Now if you are to do this properly, which I am sure you are, you will first need to come up with a null hypothesis, something like:
"The slowness of the application is
unrelated to the specific hardware we
are using"
And now you set about disproving that hypothesis in favour of an alternative hypothesis. Once you have collected enough results, you can apply statistical analyses on them, to decide whether any differences are statistically significant. There are analyses to find out how much data you need, and then compare the two sets to decide if the differences are random, or not random (which would disprove your null hypothesis). The type of tests you do will mostly depend on your data, but clever people have made checklists to help us decide.

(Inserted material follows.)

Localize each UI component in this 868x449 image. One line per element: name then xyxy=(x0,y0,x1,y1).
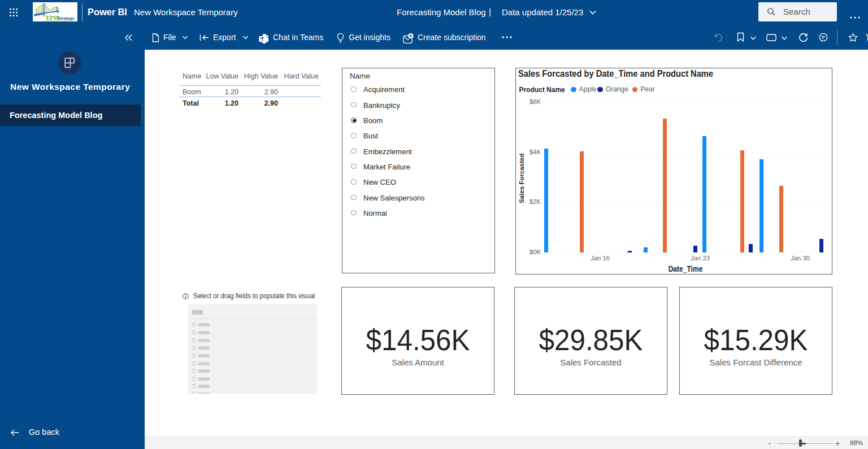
svg-text:Strategy: Strategy xyxy=(58,15,75,21)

It sounds like your main problem is being listened to by IT, but raw technical data may not be persuasive to the right people. Getting backup from the business may help you and that means talking about money.
Luckily, both platforms already contain a common piece of software - the application itself - designed to make or save money for someone. Why not measure how quickly it can do that e.g. how long does it take to process an order?
By measuring how long your application spends dealing with each sub task or data source you can get a rough idea of the underlying hardware which is under performing. Writing to a local database, or handling a data structure larger than RAM will impact the disk, making network calls will impact the network hardware, CPU bound calculations will impact there.
This data will never be as precise as a benchmark, and it may require expensive coding, but its easier to translate what it finds into money terms. Log4j's NDC and MDC features, and Springs AOP might be good enabling tools for you.
Run perfmon.msc from Start / Run in Windows 2000 through to Vista. Then just add counters for CPU, disk etc..
For SQL queries you should capture the actual queries then run them manually to see if they are slow.
For instance if using SQL Server, run the profiler from Tools, SQL Server Profiler. Then perform some operations in your program and look at the capture for any suspicous database calls. Copy and paste one of the queries into a new query window in management studio and run it.
For networking you should try artificially limiting your network speed to see how it affects your code (e.g. Traffic Shaper XP is a simple freeware limiter).